We updated the MACE-MP-0 architecture such that instead of predicting a single target output, our model predicts the 5th and 95th quantiles of the target output. This architecture change is achieved by simply duplicating the final readout module so that each quantile is predicted by a unique readout module. Quantile regression is then applied to simultaneously optimize the readout modules. The quantile model was trained similarly to the readout ensemble models by freezing the MACE-MP-0 interaction head and using the same learning rate and early stopping procedures. The main difference in training is the use of a loss function specific to quantile regression.

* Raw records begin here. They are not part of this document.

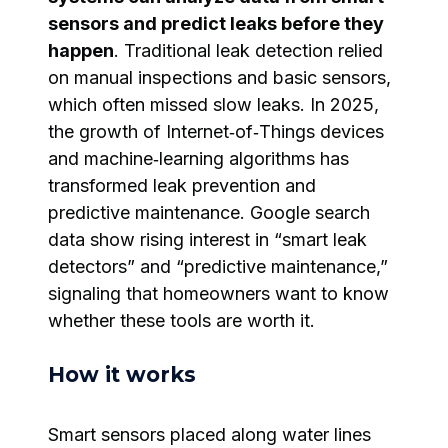
sensors and predict leaks before they
happen
. Traditional leak detection relied
on manual inspections and basic sensors,
which often missed slow leaks. In 2025,
the growth of Internet‑of‑Things devices
and machine‑learning algorithms has
transformed leak prevention and
predictive maintenance. Google search
data show rising interest in “smart leak
detectors” and “predictive maintenance,”
signaling that homeowners want to know
whether these tools are worth it.
How it works
Smart sensors placed along water lines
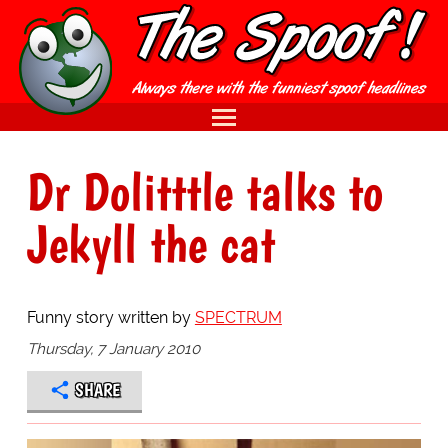
Dr Dolitttle talks to
Jekyll the cat
Funny story written by
SPECTRUM
Thursday, 7 January 2010
SHARE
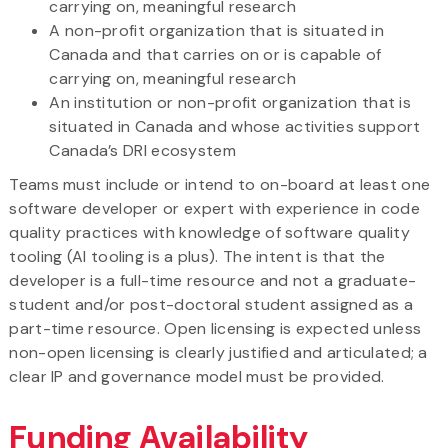
carrying on, meaningful research
A non-profit organization that is situated in
Canada and that carries on or is capable of
carrying on, meaningful research
An institution or non-profit organization that is
situated in Canada and whose activities support
Canada’s DRI ecosystem
Teams must include or intend to on-board at least one
software developer or expert with experience in code
quality practices with knowledge of software quality
tooling (AI tooling is a plus). The intent is that the
developer is a full-time resource and not a graduate-
student and/or post-doctoral student assigned as a
part-time resource. Open licensing is expected unless
non-open licensing is clearly justified and articulated; a
clear IP and governance model must be provided.
Funding Availability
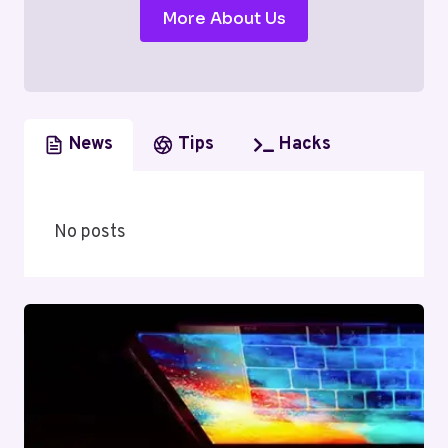
More About Us
News
Tips
Hacks
No posts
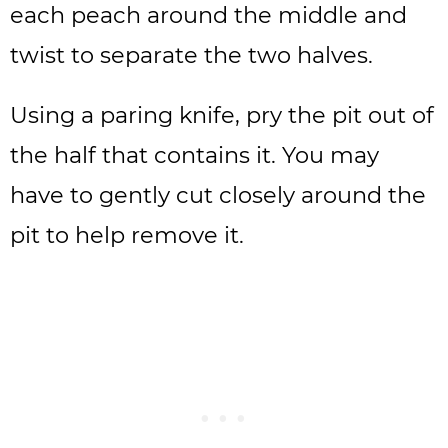
each peach around the middle and
twist to separate the two halves.
Using a paring knife, pry the pit out of
the half that contains it. You may
have to gently cut closely around the
pit to help remove it.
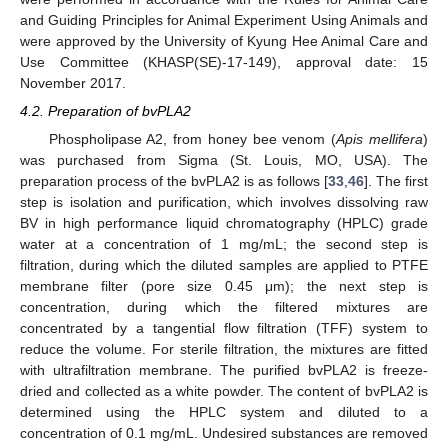
and Guiding Principles for Animal Experiment Using Animals and
were approved by the University of Kyung Hee Animal Care and
Use Committee (KHASP(SE)-17-149), approval date: 15
November 2017.
4.2. Preparation of bvPLA2
Phospholipase A2, from honey bee venom (
Apis mellifera
)
was purchased from Sigma (St. Louis, MO, USA). The
preparation process of the bvPLA2 is as follows [
33
,
46
]. The first
step is isolation and purification, which involves dissolving raw
BV in high performance liquid chromatography (HPLC) grade
water at a concentration of 1 mg/mL; the second step is
filtration, during which the diluted samples are applied to PTFE
membrane filter (pore size 0.45 μm); the next step is
concentration, during which the filtered mixtures are
concentrated by a tangential flow filtration (TFF) system to
reduce the volume. For sterile filtration, the mixtures are fitted
with ultrafiltration membrane. The purified bvPLA2 is freeze-
dried and collected as a white powder. The content of bvPLA2 is
determined using the HPLC system and diluted to a
concentration of 0.1 mg/mL. Undesired substances are removed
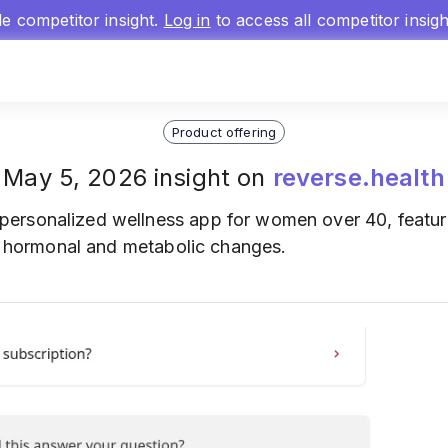
gle competitor insight.
Log in
to access all competitor insig
Product offering
May 5, 2026 insight on
reverse.health
personalized wellness app for women over 40, featu
to hormonal and metabolic changes.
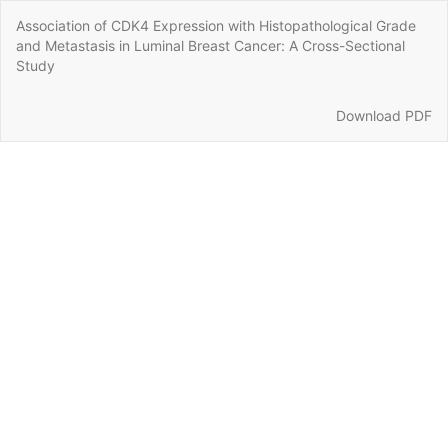
Return
Association of CDK4 Expression with Histopathological Grade
to
and Metastasis in Luminal Breast Cancer: A Cross-Sectional
Article
Study
Details
Download
Download PDF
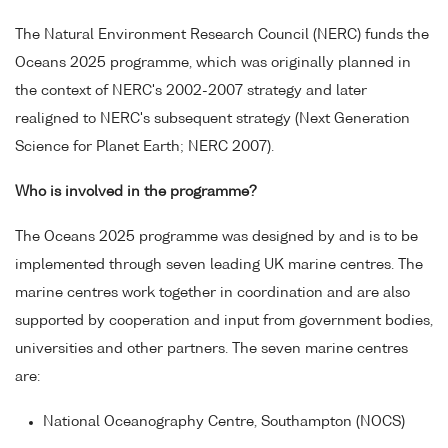
The Natural Environment Research Council (NERC) funds the
Oceans 2025 programme, which was originally planned in
the context of NERC's 2002-2007 strategy and later
realigned to NERC's subsequent strategy (Next Generation
Science for Planet Earth; NERC 2007).
Who is involved in the programme?
The Oceans 2025 programme was designed by and is to be
implemented through seven leading UK marine centres. The
marine centres work together in coordination and are also
supported by cooperation and input from government bodies,
universities and other partners. The seven marine centres
are:
National Oceanography Centre, Southampton (NOCS)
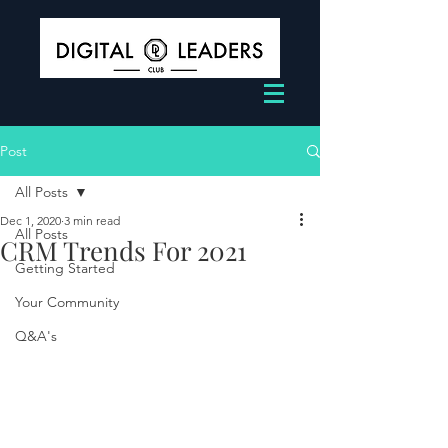
Post
All Posts
Dec 1, 2020
3 min read
All Posts
CRM Trends For 2021
Getting Started
Your Community
Q&A's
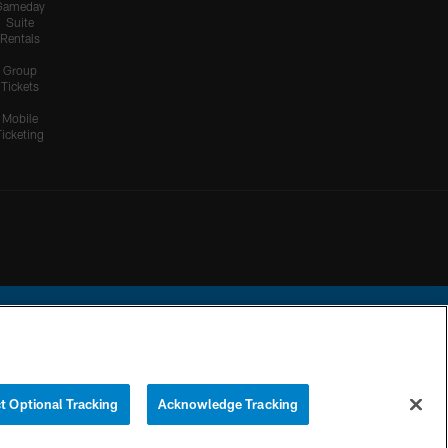
Gameday
Suite
Rentals
Group
Tickets
Mobile
Ticketing
ational Football League.
t Optional Tracking
Acknowledge Tracking
YOUR PRIVACY
COOKIE
PREFERENCE
CHOICES
SETTINGS
CENTER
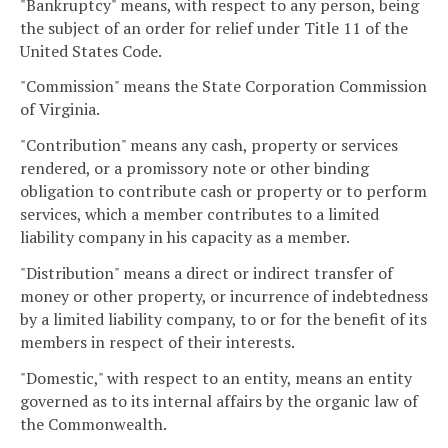
"Bankruptcy" means, with respect to any person, being
the subject of an order for relief under Title 11 of the
United States Code.
"Commission" means the State Corporation Commission
of Virginia.
"Contribution" means any cash, property or services
rendered, or a promissory note or other binding
obligation to contribute cash or property or to perform
services, which a member contributes to a limited
liability company in his capacity as a member.
"Distribution" means a direct or indirect transfer of
money or other property, or incurrence of indebtedness
by a limited liability company, to or for the benefit of its
members in respect of their interests.
"Domestic," with respect to an entity, means an entity
governed as to its internal affairs by the organic law of
the Commonwealth.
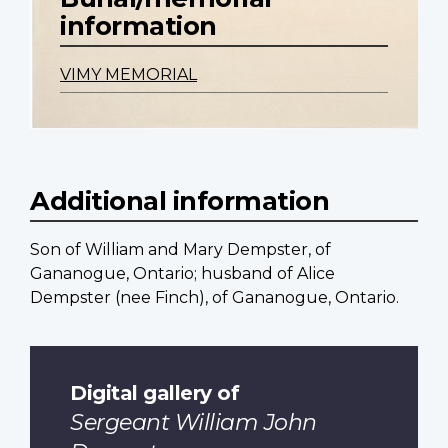
information
VIMY MEMORIAL
Additional information
Son of William and Mary Dempster, of
Gananogue, Ontario; husband of Alice
Dempster (nee Finch), of Gananogue, Ontario.
Digital gallery of
Sergeant William John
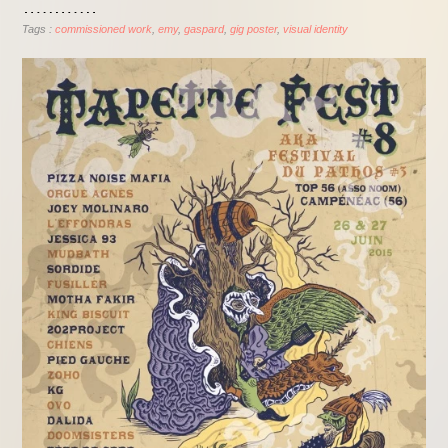
Tags :
commissioned work
emy
gaspard
gig poster
visual identity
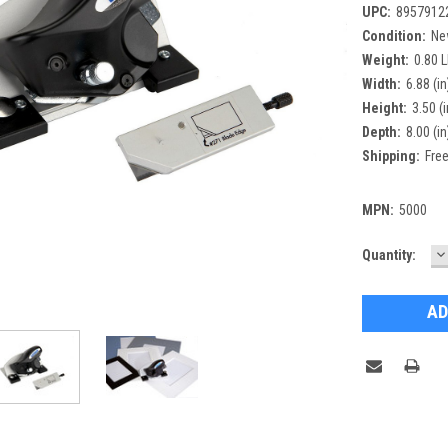
UPC:
8957912
Condition:
Ne
Weight:
0.80 
Width:
6.88 (in
Height:
3.50 (i
Depth:
8.00 (in
Shipping:
Free
MPN:
5000
D
Current
Quantity:
Q
Stock:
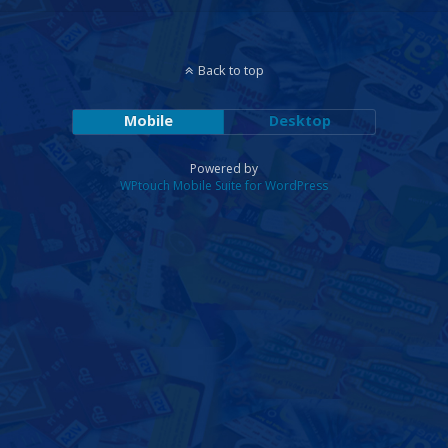
Back to top
Mobile
Desktop
Powered by
WPtouch Mobile Suite for WordPress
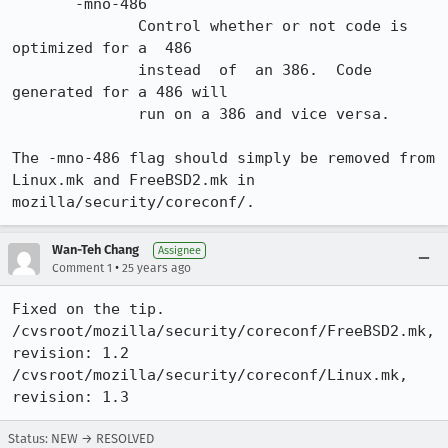
       -mno-486

              Control whether or not code is 
optimized for a  486

              instead  of  an 386.  Code 
generated for a 486 will

              run on a 386 and vice versa.

The -mno-486 flag should simply be removed from

Linux.mk and FreeBSD2.mk in 
mozilla/security/coreconf/.
Wan-Teh Chang
Assignee
•
Comment 1
25 years ago
Fixed on the tip.

/cvsroot/mozilla/security/coreconf/FreeBSD2.mk, 
revision: 1.2

/cvsroot/mozilla/security/coreconf/Linux.mk, 
revision: 1.3
Status: NEW → RESOLVED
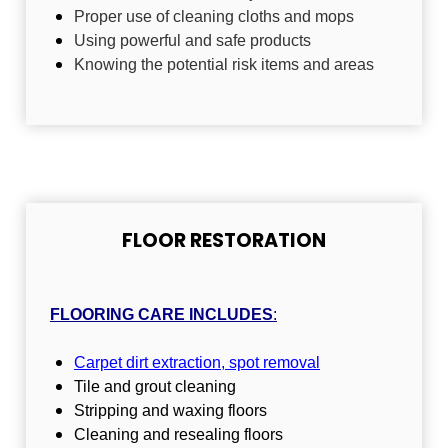
Proper use of cleaning cloths and mops
Using powerful and safe products
Knowing the potential risk items and areas
FLOOR RESTORATION
FLOORING CARE INCLUDES
:
Carpet dirt extraction, spot removal
Tile and grout cleaning
Stripping and waxing floors
Cleaning and resealing floors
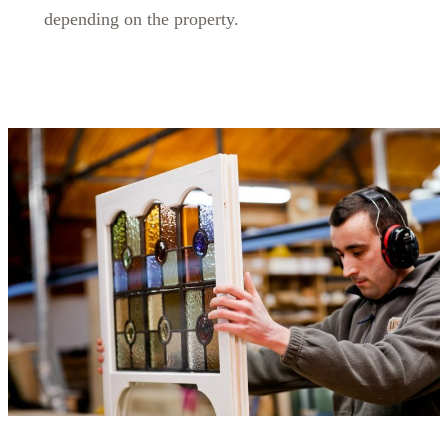
depending on the property.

Quantile regression typically applies the pinball loss function to train a model to produce a probabilistic prediction of each sample in the form of upper and lower quantiles. See the following works for a thorough discussion of quantile regression47,48. Hatalis et al. showed that a smooth approximation of the pinball loss function, originally described by Songfeng Zheng49, improved the performance of quantile regression on neural networks50. Though their target application was wind power forecasting, we find their smooth pinball loss to be useful for training NNPs. The smooth pinball loss function \({\mathcal{L}}\) is the sum of loss contributions \({{\mathcal{L}}}_{q}\) from the selected quantiles q:

$${{\mathcal{L}}}_{q}=q(E-{E}_{q})+\frac{1}{\alpha }log(1+exp(\alpha ({E}_{q}-E))),$$
(1)

where q is the optimization quantile, E is the prediction target, Eq is the prediction at quantile q, and α is a smoothing parameter. In this work we use q = 0.05, 0.95 as the lower and upper bounds to the energy prediction, which gives \({\mathcal{L}}={{\mathcal{L}}}_{0.05}+{{\mathcal{L}}}_{0.95}\). During inference, the model outputs both the upper and lower bounds. The uncertainty U is calculated as follows: U = (E0.95E0.05)/2. Though quantile regression does not make assumptions about the symmetry of the distribution, for simplicity, we take the mean of the quantile predictions as the predicted target value.

Datasets

MPtrj

The MPtrj dataset31 contains nearly 1.6 million configurations for 150,000 unique inorganic crystals derived from DFT static and relaxation trajectories collected over a decade. MPtrj was used to train MACE-MP-0, and a thorough description of the MPtrj dataset can be found in the supporting information of the report introducing MACE-MP-032. In total, 89 elements are represented, though individual configurations are composed of ≤ 8 elements with the majority containing 3 elements. Configurations range in size from 1–444 atoms, with the vast majority (~ 97%) having < 100 atoms.

HEA25

The HEA25 dataset from Lopanitsyna et al.43 includes 25,628 configurations of high entropy alloys (HEAs) consisting of 36 atoms for body-center cubic (bcc) lattices and 48 atoms for face-centered cubic (fcc) lattices with mixtures of up to 25 d-block transition metals. The disordered multi-element configurations present in HEA25 give rise to a large variety of atomic neighborhoods.

H-ZSM-5 nH2O

We prepared a dataset composed of the H form of Zeolite Socony Mobil-5 (H-ZSM-5), in which H+ ions occupy the zeolite ion exchange sites. H-ZSM-5 is composed of 4 elements (H, O, Al, and Si) and belongs to the pentasil family of zeolites. Channels run parallel and perpendicular through the structure, allowing infiltration of solvents and small molecules within the pores. We examined the infiltration of 1, 2, 3, 8, or 16 water molecules. Simulation details are provided in the Supplementary Information.